◆ Problem details
Make an exact copy of all the entries shown below.

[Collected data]
Segment Open

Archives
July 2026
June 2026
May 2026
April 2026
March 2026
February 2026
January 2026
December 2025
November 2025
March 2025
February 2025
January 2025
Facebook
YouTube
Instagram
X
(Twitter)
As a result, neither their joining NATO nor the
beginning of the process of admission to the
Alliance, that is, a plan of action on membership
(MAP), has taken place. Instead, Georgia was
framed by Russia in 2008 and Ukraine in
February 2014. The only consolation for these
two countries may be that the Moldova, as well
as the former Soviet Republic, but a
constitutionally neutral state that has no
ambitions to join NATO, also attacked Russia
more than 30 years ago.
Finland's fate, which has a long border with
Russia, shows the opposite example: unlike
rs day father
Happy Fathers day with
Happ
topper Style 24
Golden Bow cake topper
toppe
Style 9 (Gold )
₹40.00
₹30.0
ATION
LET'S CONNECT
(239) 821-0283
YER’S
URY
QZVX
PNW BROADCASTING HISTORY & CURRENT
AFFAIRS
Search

Segment Closed

◆ Exercise solution
Archives
July 2026
June 2026
May 2026
April 2026
March 2026
February 2026
January 2026
December 2025
November 2025
March 2025
February 2025
January 2025
Facebook
YouTube
Instagram
X
(Twitter)
As a result, neither their joining NATO nor the
beginning of the process of admission to the
Alliance, that is, a plan of action on membership
(MAP), has taken place. Instead, Georgia was
framed by Russia in 2008 and Ukraine in
February 2014. The only consolation for these
two countries may be that the Moldova, as well
as the former Soviet Republic, but a
constitutionally neutral state that has no
ambitions to join NATO, also attacked Russia
more than 30 years ago.
Finland's fate, which has a long border with
Russia, shows the opposite example: unlike
rs day father
Happy Fathers day with
Happ
topper Style 24
Golden Bow cake topper
toppe
Style 9 (Gold )
₹40.00
₹30.0
ATION
LET'S CONNECT
(239) 821-0283
YER’S
URY
QZVX
PNW BROADCASTING HISTORY & CURRENT
AFFAIRS
Search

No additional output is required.